Creating, adding, extracting, and visualizing states in the time
series collected through wearable devices is essential to give context
to light exposure data and related measurements.
States, in this case, are defined as logical,
categorical, binned, or ordered variables, that exist somewhere on the
time series of wearable data. That means states have a beginning and end
time, and are associated with specific groups of data (e.g., the data by
participant). A lot comes down to the durations states are active, and
how other measurements behave during these states, which is why there is
a heavy focus on durations
in summary functions of
LightLogR
.
A special variant of states are clusters, which require a defined minimum/maximum length and that can contain defined interruptions of a given state and still be considered one cluster. One example might episodes spent in Daylight. If a participant spends 30 minutes outside above 1000 lx, then goes inside for 1 minute, and then goes outside again for 20 minutes, a strict assessment of times would yield two episodes of 30 and 20 minutes. Depending on the research topic, this might well be considered one episode of 51 minutes, however.
This article will dive into the various functions available in the
LightLogR
package to facilitate these analyses in a
structured, reproducible, and efficient manner.l
The article will be divided into the following sections:
- Creating states: How to work with the data you have
- Adding states: How to add states to the data
- Clusters: Working with clusters
library(LightLogR)
library(tidyverse)
#> ── Attaching core tidyverse packages ──────────────────────── tidyverse 2.0.0 ──
#> ✔ dplyr 1.1.4 ✔ readr 2.1.5
#> ✔ forcats 1.0.0 ✔ stringr 1.5.1
#> ✔ ggplot2 3.5.2 ✔ tibble 3.2.1
#> ✔ lubridate 1.9.4 ✔ tidyr 1.3.1
#> ✔ purrr 1.0.4
#> ── Conflicts ────────────────────────────────────────── tidyverse_conflicts() ──
#> ✖ dplyr::filter() masks stats::filter()
#> ✖ dplyr::lag() masks stats::lag()
#> ℹ Use the conflicted package (<http://conflicted.r-lib.org/>) to force all conflicts to become errors
library(gt)
Importing Data
We will use data imported and cleaned already in the article Import & Cleaning.

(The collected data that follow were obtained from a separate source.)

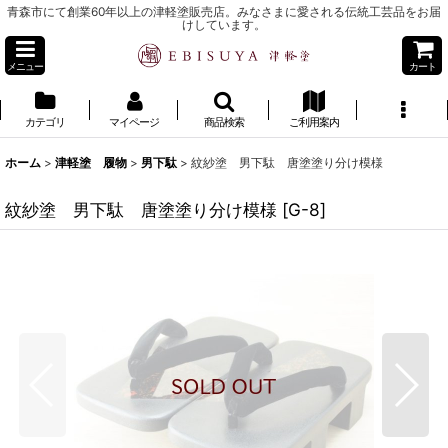
青森市にて創業60年以上の津軽塗販売店。みなさまに愛される伝統工芸品をお届
けしています。
メニュー
カート
カテゴリ
マイページ
商品検索
ご利用案内
ホーム
>
津軽塗 履物
>
男下駄
>
紋紗塗 男下駄 唐塗塗り分け模様
紋紗塗 男下駄 唐塗塗り分け模様
[
G-8
]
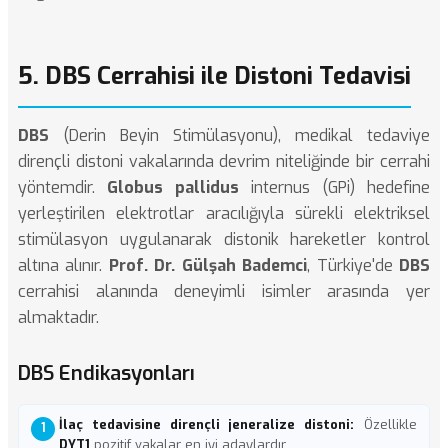
5. DBS Cerrahisi ile Distoni Tedavisi
DBS
(Derin Beyin Stimülasyonu), medikal tedaviye
dirençli distoni vakalarında devrim niteliğinde bir cerrahi
yöntemdir.
Globus pallidus
internus (GPi) hedefine
yerleştirilen elektrotlar aracılığıyla sürekli elektriksel
stimülasyon uygulanarak distonik hareketler kontrol
altına alınır.
Prof. Dr. Gülşah Bademci
, Türkiye'de
DBS
cerrahisi alanında deneyimli isimler arasında yer
almaktadır.
DBS Endikasyonları
İlaç tedavisine dirençli jeneralize distoni:
Özellikle
DYT1
pozitif vakalar en iyi adaylardır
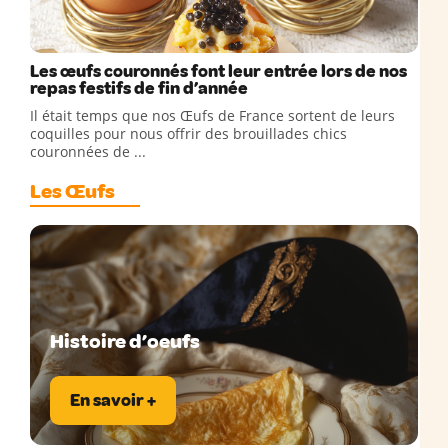
Les œufs couronnés font leur entrée lors de nos
repas festifs de fin d’année
Il était temps que nos Œufs de France sortent de leurs
coquilles pour nous offrir des brouillades chics
couronnées de ...
Les Œufs
Histoire d’oeufs
En savoir +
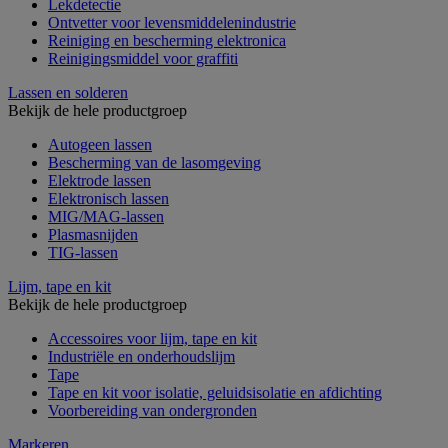
Lekdetectie
Ontvetter voor levensmiddelenindustrie
Reiniging en bescherming elektronica
Reinigingsmiddel voor graffiti
Lassen en solderen
Bekijk de hele productgroep
Autogeen lassen
Bescherming van de lasomgeving
Elektrode lassen
Elektronisch lassen
MIG/MAG-lassen
Plasmasnijden
TIG-lassen
Lijm, tape en kit
Bekijk de hele productgroep
Accessoires voor lijm, tape en kit
Industriële en onderhoudslijm
Tape
Tape en kit voor isolatie, geluidsisolatie en afdichting
Voorbereiding van ondergronden
Markeren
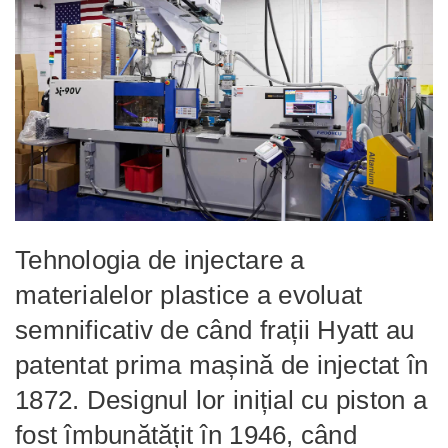
Tehnologia de injectare a
materialelor plastice a evoluat
semnificativ de când frații Hyatt au
patentat prima mașină de injectat în
1872. Designul lor inițial cu piston a
fost îmbunătățit în 1946, când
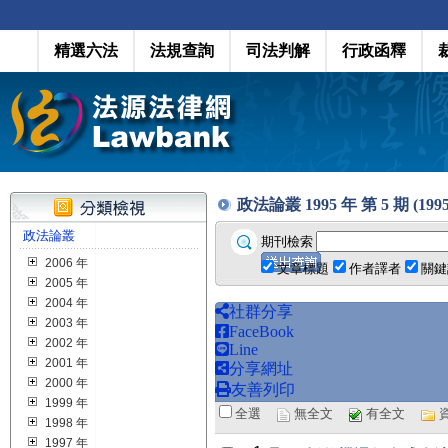
精選六法
法規查詢
司法判解
行政函釋
政法論叢 1995 年 第 5 期 (1995
政法論叢
期刊檢索
2006 年
文章標題
作者譯者
關鍵
2005 年
2004 年
社群分享
2003 年
FaceBook
2002 年
Line
2001 年
分享網址
2000 年
友善列印
1999 年
全選
無全文
有全文
1998 年
1997 年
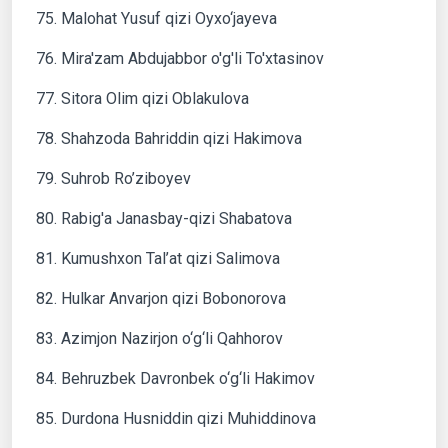
75. Malohat Yusuf qizi Oyxo‘jayeva
76. Mira'zam Abdujabbor o'g'li To'xtasinov
77. Sitora Olim qizi Oblakulova
78. Shahzoda Bahriddin qizi Hakimova
79. Suhrob Ro’ziboyev
80. Rabig'a Janasbay-qizi Shabatova
81. Kumushxon Tal’at qizi Salimova
82. Hulkar Anvarjon qizi Bobonorova
83. Azimjon Nazirjon o‘g‘li Qahhorov
84. Behruzbek Davronbek o‘g‘li Hakimov
85. Durdona Husniddin qizi Muhiddinova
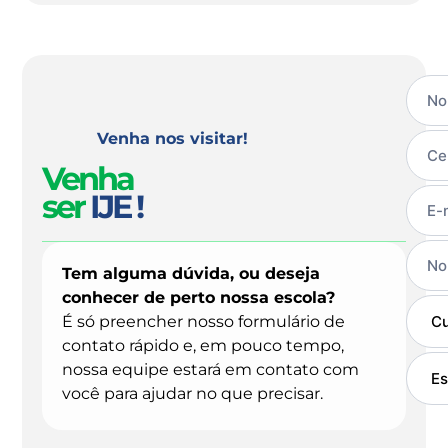
HOME
Venha nos visitar!
Venha
ser
IJE !
Tem alguma dúvida, ou deseja
conhecer de perto nossa escola?
É só preencher nosso formulário de
contato rápido e, em pouco tempo,
nossa equipe estará em contato com
você para ajudar no que precisar.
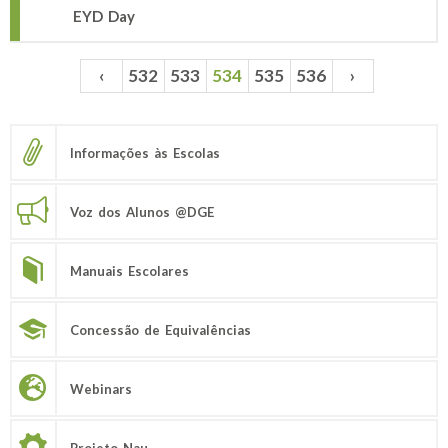
EYD Day
‹
532
533
534
535
536
›
Páginas
Informações às Escolas
Voz dos Alunos @DGE
Manuais Escolares
Concessão de Equivalências
Webinars
Projeto Nau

#this assumes the data is in the cleaned_data folder in the working directory
data <- readRDS("cleaned_data/ll_data.rds")
As can be seen by using gg_overview()
, the dataset
contains 17 ids with one weeks worth of data each, and one to three
participants per week.
data |> gg_overview()
Creating states
Whether existing states are part of the data very much depends on the devices employed in the data. These could be wear or non-wear indicators (usually for wrist-worn devices) or sleep/wake state. Most of the time, however, states have to be added to or created from the data.
A simple example are binned continuous variables of light exposure. For melanopic EDI, it is typical to look for episodes ≤1lx (recommended for the sleep environment), ≤10lx( recommended during the evening), or ≥250lx (recommended during daytime). This and many other states can be created by established data analysis pipelines, which we will not dive into here. Rather, we will focus on how to use these variables, once they are created.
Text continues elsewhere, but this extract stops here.